As an entrepreneur or small business owner you're probably really good at what you do. Interviewing prospective employees? Maybe not so much. While each business has specific needs, what nearly all companies have in common is the desire to get the right personnel in place. The list below represents a good set of basic questions to ask prospective employees – as well as potential time bomb questions to avoid.
Standard Interview Questions
“Tell me about yourself” is a standard catch-all interview questions, often asked by interviewers who are uncomfortable with the entire process. While the question itself has limited usefulness, the principle behind the question is sound. One often overlooked element in hiring is ensuring that new personnel are a good fit with the existing company culture, as well as being qualified for the job. The questions listed below can help you find candidates that will work well with the people you already have on staff.

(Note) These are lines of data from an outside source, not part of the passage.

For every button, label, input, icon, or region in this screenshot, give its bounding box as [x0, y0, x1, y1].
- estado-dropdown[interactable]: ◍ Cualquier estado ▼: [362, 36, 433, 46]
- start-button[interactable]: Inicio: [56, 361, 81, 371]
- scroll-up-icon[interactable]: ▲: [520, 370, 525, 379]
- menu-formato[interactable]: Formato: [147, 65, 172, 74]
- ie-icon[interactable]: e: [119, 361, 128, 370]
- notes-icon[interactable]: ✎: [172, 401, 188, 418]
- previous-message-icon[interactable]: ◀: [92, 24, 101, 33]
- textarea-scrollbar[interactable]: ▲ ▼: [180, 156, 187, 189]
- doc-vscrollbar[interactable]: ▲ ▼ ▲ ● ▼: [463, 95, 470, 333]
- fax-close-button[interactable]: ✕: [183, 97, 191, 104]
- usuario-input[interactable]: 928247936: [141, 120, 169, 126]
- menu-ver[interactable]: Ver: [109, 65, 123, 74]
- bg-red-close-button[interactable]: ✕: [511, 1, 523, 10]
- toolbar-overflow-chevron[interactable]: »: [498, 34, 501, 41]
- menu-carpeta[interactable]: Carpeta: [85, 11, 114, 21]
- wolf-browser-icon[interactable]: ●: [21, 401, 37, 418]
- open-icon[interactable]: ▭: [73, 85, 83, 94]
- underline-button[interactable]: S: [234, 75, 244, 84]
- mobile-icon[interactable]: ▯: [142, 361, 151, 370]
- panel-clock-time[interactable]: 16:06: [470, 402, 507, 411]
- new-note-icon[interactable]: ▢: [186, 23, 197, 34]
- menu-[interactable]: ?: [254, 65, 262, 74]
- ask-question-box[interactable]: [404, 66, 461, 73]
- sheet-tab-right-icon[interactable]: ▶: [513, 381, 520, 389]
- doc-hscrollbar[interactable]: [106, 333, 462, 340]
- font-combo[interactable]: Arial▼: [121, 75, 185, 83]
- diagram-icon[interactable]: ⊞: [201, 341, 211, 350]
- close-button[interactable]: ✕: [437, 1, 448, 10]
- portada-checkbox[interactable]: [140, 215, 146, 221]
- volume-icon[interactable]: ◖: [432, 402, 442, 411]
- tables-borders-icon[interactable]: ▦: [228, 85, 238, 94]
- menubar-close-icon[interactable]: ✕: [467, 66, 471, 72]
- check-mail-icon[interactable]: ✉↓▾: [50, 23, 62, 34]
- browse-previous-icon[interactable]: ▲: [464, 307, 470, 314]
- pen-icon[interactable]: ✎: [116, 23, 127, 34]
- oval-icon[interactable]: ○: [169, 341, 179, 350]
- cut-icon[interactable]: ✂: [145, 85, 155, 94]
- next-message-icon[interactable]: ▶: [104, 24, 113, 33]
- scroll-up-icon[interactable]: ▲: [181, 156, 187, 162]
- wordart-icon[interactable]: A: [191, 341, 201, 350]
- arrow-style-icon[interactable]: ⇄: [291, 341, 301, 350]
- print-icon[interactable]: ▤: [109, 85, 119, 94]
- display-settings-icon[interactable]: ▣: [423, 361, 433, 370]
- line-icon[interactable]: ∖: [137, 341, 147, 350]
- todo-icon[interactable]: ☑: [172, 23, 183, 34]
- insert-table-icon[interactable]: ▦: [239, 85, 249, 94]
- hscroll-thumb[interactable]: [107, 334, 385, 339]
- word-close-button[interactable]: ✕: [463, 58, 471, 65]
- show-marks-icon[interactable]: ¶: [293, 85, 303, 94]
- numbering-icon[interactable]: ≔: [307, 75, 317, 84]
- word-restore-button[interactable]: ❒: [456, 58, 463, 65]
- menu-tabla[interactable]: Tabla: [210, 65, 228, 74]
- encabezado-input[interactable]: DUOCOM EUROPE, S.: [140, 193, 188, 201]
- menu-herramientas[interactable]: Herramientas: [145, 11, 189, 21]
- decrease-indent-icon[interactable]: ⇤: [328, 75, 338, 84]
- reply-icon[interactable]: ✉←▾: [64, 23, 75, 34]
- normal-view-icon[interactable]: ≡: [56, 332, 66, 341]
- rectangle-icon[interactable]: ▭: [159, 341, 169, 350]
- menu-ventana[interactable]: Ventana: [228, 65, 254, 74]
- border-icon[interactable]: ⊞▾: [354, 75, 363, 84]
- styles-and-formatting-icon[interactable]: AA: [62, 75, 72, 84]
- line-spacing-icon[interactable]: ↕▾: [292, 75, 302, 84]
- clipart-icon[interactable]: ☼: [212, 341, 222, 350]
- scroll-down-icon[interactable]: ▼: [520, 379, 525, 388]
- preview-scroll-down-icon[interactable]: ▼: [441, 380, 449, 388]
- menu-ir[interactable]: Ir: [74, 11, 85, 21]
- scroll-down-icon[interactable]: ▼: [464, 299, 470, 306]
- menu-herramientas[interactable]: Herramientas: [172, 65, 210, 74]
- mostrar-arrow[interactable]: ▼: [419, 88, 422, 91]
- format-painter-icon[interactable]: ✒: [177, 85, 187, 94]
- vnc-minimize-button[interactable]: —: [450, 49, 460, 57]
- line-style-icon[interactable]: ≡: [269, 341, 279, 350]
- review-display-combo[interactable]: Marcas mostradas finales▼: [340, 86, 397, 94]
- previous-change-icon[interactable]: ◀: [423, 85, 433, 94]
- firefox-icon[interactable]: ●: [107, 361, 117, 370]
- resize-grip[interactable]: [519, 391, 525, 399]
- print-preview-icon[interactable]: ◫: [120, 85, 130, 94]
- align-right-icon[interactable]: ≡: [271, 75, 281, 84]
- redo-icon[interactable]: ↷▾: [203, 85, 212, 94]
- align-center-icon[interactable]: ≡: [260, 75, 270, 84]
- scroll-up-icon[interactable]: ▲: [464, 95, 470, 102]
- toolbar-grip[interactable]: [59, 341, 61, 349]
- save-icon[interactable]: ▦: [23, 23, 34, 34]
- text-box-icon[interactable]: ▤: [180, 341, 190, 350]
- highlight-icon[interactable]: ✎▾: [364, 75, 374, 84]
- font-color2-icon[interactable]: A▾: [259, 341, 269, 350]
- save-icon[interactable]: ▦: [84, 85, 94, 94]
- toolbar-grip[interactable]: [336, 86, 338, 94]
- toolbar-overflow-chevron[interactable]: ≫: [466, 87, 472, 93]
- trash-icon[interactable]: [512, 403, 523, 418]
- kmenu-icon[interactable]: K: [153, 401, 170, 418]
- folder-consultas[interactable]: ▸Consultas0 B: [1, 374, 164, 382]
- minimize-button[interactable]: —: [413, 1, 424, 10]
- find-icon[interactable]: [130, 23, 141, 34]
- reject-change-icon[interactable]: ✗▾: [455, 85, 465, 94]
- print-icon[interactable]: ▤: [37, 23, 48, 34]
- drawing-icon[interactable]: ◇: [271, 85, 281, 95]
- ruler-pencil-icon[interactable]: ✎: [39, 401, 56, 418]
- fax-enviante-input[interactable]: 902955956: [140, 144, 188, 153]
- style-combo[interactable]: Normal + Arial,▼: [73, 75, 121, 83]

How do you approach personal and professional challenges? Even the best jobs have aspects that are frustrating. And everyone faces personal challenges and hardships at some point in their lives. This question addresses a prospective candidate’s ability to roll with the punches, as well as how he or she deals with serious setbacks.

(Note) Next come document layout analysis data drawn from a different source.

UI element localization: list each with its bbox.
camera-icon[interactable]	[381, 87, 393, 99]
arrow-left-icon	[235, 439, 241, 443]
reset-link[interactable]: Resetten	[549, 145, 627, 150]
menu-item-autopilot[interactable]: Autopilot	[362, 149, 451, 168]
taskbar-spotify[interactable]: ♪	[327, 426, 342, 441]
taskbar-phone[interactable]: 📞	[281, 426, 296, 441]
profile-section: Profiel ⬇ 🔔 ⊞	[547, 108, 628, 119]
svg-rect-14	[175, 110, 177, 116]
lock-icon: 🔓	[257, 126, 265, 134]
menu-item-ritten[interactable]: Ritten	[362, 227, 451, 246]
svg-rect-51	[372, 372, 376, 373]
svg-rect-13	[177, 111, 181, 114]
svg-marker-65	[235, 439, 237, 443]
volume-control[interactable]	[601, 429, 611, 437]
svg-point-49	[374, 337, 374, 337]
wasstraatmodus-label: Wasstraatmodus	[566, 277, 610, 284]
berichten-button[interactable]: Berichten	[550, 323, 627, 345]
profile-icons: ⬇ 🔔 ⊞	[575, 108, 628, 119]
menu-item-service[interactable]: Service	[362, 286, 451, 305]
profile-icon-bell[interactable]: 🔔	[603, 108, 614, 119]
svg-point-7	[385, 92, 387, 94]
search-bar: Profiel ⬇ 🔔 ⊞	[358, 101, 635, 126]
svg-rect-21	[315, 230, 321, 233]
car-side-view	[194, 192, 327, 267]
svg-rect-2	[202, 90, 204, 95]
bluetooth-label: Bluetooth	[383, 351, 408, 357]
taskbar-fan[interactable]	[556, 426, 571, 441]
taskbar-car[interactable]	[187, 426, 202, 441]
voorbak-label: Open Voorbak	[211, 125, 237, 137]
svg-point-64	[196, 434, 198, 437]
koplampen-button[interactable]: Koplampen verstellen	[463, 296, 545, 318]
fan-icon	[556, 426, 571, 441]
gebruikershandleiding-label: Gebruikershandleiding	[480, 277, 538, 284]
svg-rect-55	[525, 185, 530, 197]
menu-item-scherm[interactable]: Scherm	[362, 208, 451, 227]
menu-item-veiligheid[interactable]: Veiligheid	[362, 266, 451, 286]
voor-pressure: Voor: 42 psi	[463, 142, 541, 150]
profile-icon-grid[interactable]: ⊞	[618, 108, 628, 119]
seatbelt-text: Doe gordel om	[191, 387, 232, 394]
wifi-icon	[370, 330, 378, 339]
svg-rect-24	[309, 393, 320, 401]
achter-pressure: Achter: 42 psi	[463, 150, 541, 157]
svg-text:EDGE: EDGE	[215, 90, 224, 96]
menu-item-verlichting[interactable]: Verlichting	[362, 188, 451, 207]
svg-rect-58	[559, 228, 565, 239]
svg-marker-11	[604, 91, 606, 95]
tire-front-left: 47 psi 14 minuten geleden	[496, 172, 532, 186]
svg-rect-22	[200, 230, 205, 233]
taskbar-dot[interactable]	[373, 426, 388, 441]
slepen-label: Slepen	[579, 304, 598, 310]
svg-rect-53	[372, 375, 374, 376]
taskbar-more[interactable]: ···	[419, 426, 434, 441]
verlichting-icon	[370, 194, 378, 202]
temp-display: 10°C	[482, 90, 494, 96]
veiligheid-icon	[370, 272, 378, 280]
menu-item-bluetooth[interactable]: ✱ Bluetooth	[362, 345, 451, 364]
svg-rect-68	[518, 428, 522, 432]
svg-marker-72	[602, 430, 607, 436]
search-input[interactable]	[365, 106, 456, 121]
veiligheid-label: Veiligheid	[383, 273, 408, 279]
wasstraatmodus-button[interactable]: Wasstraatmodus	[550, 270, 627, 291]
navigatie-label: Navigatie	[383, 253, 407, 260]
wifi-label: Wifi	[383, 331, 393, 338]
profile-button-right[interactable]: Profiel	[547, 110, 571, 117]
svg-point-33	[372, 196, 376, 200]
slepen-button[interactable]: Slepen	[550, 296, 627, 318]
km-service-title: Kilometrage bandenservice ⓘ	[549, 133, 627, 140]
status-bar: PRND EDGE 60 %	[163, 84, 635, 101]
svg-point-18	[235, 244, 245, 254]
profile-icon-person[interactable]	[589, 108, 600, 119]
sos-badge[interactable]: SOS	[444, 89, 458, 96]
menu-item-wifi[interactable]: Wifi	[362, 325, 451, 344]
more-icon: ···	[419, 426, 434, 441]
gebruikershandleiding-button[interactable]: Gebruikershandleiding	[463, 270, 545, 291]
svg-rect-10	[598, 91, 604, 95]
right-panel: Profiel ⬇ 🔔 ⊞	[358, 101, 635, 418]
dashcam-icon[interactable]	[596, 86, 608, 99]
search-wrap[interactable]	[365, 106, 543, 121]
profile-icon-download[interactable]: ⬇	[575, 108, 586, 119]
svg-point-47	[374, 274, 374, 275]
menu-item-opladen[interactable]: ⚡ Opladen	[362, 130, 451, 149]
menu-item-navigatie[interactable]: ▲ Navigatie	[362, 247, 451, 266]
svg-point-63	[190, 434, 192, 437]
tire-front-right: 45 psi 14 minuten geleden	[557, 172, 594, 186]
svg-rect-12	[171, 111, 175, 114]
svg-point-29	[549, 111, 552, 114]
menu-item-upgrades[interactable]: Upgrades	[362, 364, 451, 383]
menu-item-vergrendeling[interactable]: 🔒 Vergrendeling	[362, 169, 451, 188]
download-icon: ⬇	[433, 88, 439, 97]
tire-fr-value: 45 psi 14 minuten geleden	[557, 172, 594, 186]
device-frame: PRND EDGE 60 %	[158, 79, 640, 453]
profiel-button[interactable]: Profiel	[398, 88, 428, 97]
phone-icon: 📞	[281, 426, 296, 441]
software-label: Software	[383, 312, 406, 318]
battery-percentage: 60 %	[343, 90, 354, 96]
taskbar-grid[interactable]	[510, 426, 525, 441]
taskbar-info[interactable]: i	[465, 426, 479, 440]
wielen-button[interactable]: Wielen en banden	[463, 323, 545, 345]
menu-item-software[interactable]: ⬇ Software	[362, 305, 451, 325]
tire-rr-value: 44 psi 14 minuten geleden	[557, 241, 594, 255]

How do you respond to constructive critique and evaluation? Nobody likes being constantly criticized. However, even the best workers can sometimes stand to make adjustments or improvement. This question is designed to uncover candidates who are coachable – who respond well to constructive criticism, while eliminating overly sensitive types who take every suggestion as a personal insult.
How does this position fit into your overall career plans? Whether you’re interviewing a new technician or hoping to hire a seasoned professional with multiple certifications, more than likely you’ll want someone who plans to stay with the company. This question targets whether a prospective candidate sees himself or herself as a long term member of your team – or intends to jump ship at the first opportunity.

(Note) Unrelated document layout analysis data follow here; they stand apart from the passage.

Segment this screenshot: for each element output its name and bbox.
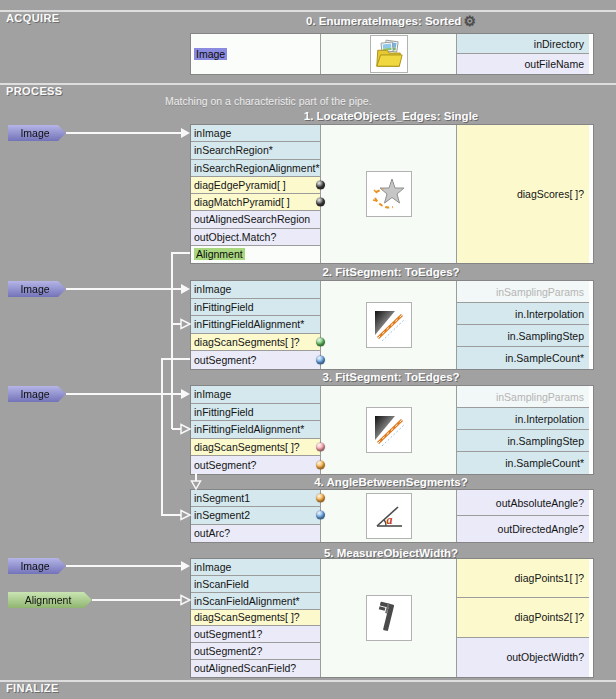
- port-in-search-region-alignment[interactable]: inSearchRegionAlignment*: [191, 160, 320, 177]
- port-out-object-width[interactable]: outObjectWidth?: [457, 638, 589, 677]
- icon-box: [366, 302, 412, 348]
- port-diag-scan-segments[interactable]: diagScanSegments[ ]?: [191, 610, 320, 627]
- port-in-fitting-field[interactable]: inFittingField: [191, 299, 320, 317]
- port-in-interpolation[interactable]: in.Interpolation: [457, 303, 589, 325]
- image-variable-badge[interactable]: Image: [8, 125, 66, 141]
- image-variable-badge[interactable]: Image: [8, 386, 66, 402]
- port-label: diagScanSegments[ ]?: [194, 336, 300, 348]
- port-in-image[interactable]: inImage: [191, 386, 320, 404]
- port-in-image[interactable]: inImage: [191, 281, 320, 299]
- icon-box: [366, 595, 412, 641]
- filter-title-locate-objects[interactable]: 1. LocateObjects_Edges: Single: [190, 110, 592, 122]
- port-in-sample-count[interactable]: in.SampleCount*: [457, 347, 589, 369]
- filter-title-enumerate-images[interactable]: 0. EnumerateImages: Sorted⚙: [190, 13, 592, 29]
- port-diag-edge-pyramid[interactable]: diagEdgePyramid[ ]: [191, 177, 320, 194]
- filter-title-fit-segment-2[interactable]: 2. FitSegment: ToEdges?: [190, 266, 592, 278]
- filter-block-locate-objects[interactable]: inImage inSearchRegion* inSearchRegionAl…: [190, 124, 594, 264]
- port-out-file-name[interactable]: outFileName: [457, 54, 589, 74]
- port-out-segment-1[interactable]: outSegment1?: [191, 626, 320, 643]
- port-in-fitting-field-alignment[interactable]: inFittingFieldAlignment*: [191, 421, 320, 439]
- angle-icon: a: [371, 498, 407, 534]
- port-out-aligned-scan-field[interactable]: outAlignedScanField?: [191, 660, 320, 677]
- port-label: outSegment?: [194, 354, 256, 366]
- image-variable-badge[interactable]: Image: [8, 558, 66, 574]
- port-in-fitting-field[interactable]: inFittingField: [191, 404, 320, 422]
- filter-icon-cell[interactable]: a: [321, 490, 457, 542]
- filter-block-measure-object-width[interactable]: inImage inScanField inScanFieldAlignment…: [190, 558, 594, 678]
- filter-block-angle-between-segments[interactable]: inSegment1 inSegment2 outArc? a outAbsol…: [190, 489, 594, 543]
- port-diag-points-1[interactable]: diagPoints1[ ]?: [457, 559, 589, 598]
- filter-block-fit-segment-2[interactable]: inImage inFittingField inFittingFieldAli…: [190, 280, 594, 370]
- port-diag-scan-segments[interactable]: diagScanSegments[ ]?: [191, 334, 320, 352]
- port-connection-dot: [316, 494, 325, 503]
- filter-block-enumerate-images[interactable]: Image: [190, 33, 594, 75]
- port-in-segment-1[interactable]: inSegment1: [191, 490, 320, 507]
- port-connection-dot: [316, 338, 325, 347]
- port-connection-dot: [316, 198, 325, 207]
- section-acquire[interactable]: ACQUIRE: [6, 12, 60, 24]
- port-in-sampling-params[interactable]: inSamplingParams: [457, 281, 589, 303]
- port-diag-match-pyramid[interactable]: diagMatchPyramid[ ]: [191, 194, 320, 211]
- folder-images-icon: [374, 39, 404, 69]
- filter-icon-cell[interactable]: [321, 125, 457, 263]
- port-out-object-match[interactable]: outObject.Match?: [191, 229, 320, 246]
- fit-segment-icon: [371, 412, 407, 448]
- port-in-image[interactable]: inImage: [191, 125, 320, 142]
- port-in-fitting-field-alignment[interactable]: inFittingFieldAlignment*: [191, 316, 320, 334]
- port-diag-points-2[interactable]: diagPoints2[ ]?: [457, 598, 589, 637]
- filter-icon-cell[interactable]: [321, 281, 457, 369]
- port-alignment-output[interactable]: Alignment: [191, 246, 320, 263]
- output-variable-cell[interactable]: Image: [191, 34, 320, 74]
- port-in-segment-2[interactable]: inSegment2: [191, 507, 320, 524]
- fit-segment-icon: [371, 307, 407, 343]
- filter-title-fit-segment-3[interactable]: 3. FitSegment: ToEdges?: [190, 371, 592, 383]
- icon-box: a: [366, 493, 412, 539]
- port-connection-dot: [316, 443, 325, 452]
- port-in-sampling-step[interactable]: in.SamplingStep: [457, 325, 589, 347]
- gear-icon[interactable]: ⚙: [463, 13, 476, 29]
- port-in-sampling-step[interactable]: in.SamplingStep: [457, 430, 589, 452]
- port-out-segment[interactable]: outSegment?: [191, 456, 320, 474]
- port-out-segment-2[interactable]: outSegment2?: [191, 643, 320, 660]
- section-divider: [0, 680, 616, 682]
- port-connection-dot: [316, 356, 325, 365]
- port-in-scan-field[interactable]: inScanField: [191, 576, 320, 593]
- port-in-directory[interactable]: inDirectory: [457, 34, 589, 54]
- port-out-directed-angle[interactable]: outDirectedAngle?: [457, 516, 589, 542]
- port-connection-dot: [316, 461, 325, 470]
- filter-icon-cell[interactable]: [321, 386, 457, 474]
- port-in-scan-field-alignment[interactable]: inScanFieldAlignment*: [191, 593, 320, 610]
- port-diag-scores[interactable]: diagScores[ ]?: [457, 125, 589, 263]
- image-variable-badge[interactable]: Image: [8, 281, 66, 297]
- section-divider: [0, 10, 616, 12]
- filter-title-angle-between-segments[interactable]: 4. AngleBetweenSegments?: [190, 476, 592, 488]
- port-in-sampling-params[interactable]: inSamplingParams: [457, 386, 589, 408]
- alignment-output-chip[interactable]: Alignment: [194, 248, 245, 260]
- port-in-interpolation[interactable]: in.Interpolation: [457, 408, 589, 430]
- caliper-icon: [371, 600, 407, 636]
- filter-block-fit-segment-3[interactable]: inImage inFittingField inFittingFieldAli…: [190, 385, 594, 475]
- port-label: diagEdgePyramid[ ]: [194, 179, 286, 191]
- port-in-sample-count[interactable]: in.SampleCount*: [457, 452, 589, 474]
- port-out-aligned-search-region[interactable]: outAlignedSearchRegion: [191, 211, 320, 228]
- port-in-search-region[interactable]: inSearchRegion*: [191, 142, 320, 159]
- alignment-variable-badge[interactable]: Alignment: [8, 592, 92, 608]
- port-diag-scan-segments[interactable]: diagScanSegments[ ]?: [191, 439, 320, 457]
- icon-box: [370, 35, 408, 73]
- filter-icon-cell[interactable]: [321, 34, 457, 74]
- filter-title-text: 0. EnumerateImages: Sorted: [306, 15, 461, 27]
- section-finalize[interactable]: FINALIZE: [6, 682, 59, 694]
- port-in-image[interactable]: inImage: [191, 559, 320, 576]
- section-process[interactable]: PROCESS: [6, 85, 63, 97]
- image-output-chip[interactable]: Image: [194, 48, 227, 60]
- section-divider: [0, 83, 616, 85]
- port-out-segment[interactable]: outSegment?: [191, 351, 320, 369]
- comment-text[interactable]: Matching on a characteristic part of the…: [165, 95, 372, 107]
- port-label: inSegment2: [194, 509, 250, 521]
- svg-text:a: a: [386, 513, 392, 527]
- port-out-absolute-angle[interactable]: outAbsoluteAngle?: [457, 490, 589, 516]
- port-label: outSegment?: [194, 459, 256, 471]
- port-out-arc[interactable]: outArc?: [191, 525, 320, 542]
- filter-icon-cell[interactable]: [321, 559, 457, 677]
- port-connection-dot: [316, 511, 325, 520]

What motivates you to come to work every day? Nearly everyone works for money. That’s a given, and there’s nothing wrong with that. But responses like “I have to pay my bills” may indicate that a prospective hire is inclined to put forth only minimal effort. On the other hand, an answer like “I really enjoy working with my hands and seeing the products of my work,” signal someone who will potentially draw satisfaction from the job, and work hard to produce the best possible results.
HVAC-Specific Interview Questions
Like many skilled trades, the HVAC industry has unique aspects that may not be addressed with standard interview questions. The questions listed below represent a starting point for addressing some of the specific needs an HVAC company may have.
What complex procedures do you know well enough to explain in simple terms? While it should be a given that prospective technicians have a basic understanding of how to use specific procedures and tools, that isn’t the case for your company’s customers. The ability to explain how a compressor works to nervous homeowners or anxious commercial clients can go a long way in reassuring customers that the work is being done right – and for a fair price.
What certifications do you hold? Which certifications would you like to learn? Depending on your company’s specialties, you may be seeking technicians with specific certifications – such as NATE – already in hand. On the other hand, if your company offers extensive training, it makes sense to recruit workers eager to obtain new skills.
Are you willing to make equipment suggestions to customers? Sometimes customers request equipment that isn’t right for their needs. For instance, a homeowner may insist on a central AC unit that is much too large, or a budget minded commercial client might push for a cheaper – but inadequate system. A conscientious technician would be willing to offer alternatives that better suit the client’s needs.
Questions to Avoid
Many duties involved with the HVAC industry require significant physical effort, as many positions demand working outside standard business hours. It’s understandable that you would want to recruit candidates who can handle those requirements. However, this is an area where it’s easy to get into legal hot water, especially when interviewees belong to one or more protected classes, as the examples listed below illustrate.
OK: Stating the physical requirements of a given position and asking interviewees if they are capable of handling them.
NOT OK: Telling an interviewee who is older, visibly pregnant or who has an obvious disability that he or she doesn’t appear to be capable of handling the job.
OK: Informing interviewees that a position requires evening and weekend hours and asking if they’re willing to comply.
NOT OK: Refusing to consider candidates with small children or who belong to particular religions because you’re worried that they’ll be unwilling to fill certain shifts.
Asking the Right Questions
This list above represents just a few suggestions for questions that you may or may not wish to incorporate into the interview process. It is not intended to be exhaustive. If you are unsure about a particular interview question, consult with an employment specialist or an attorney specializing in employment law prior to beginning the interview process.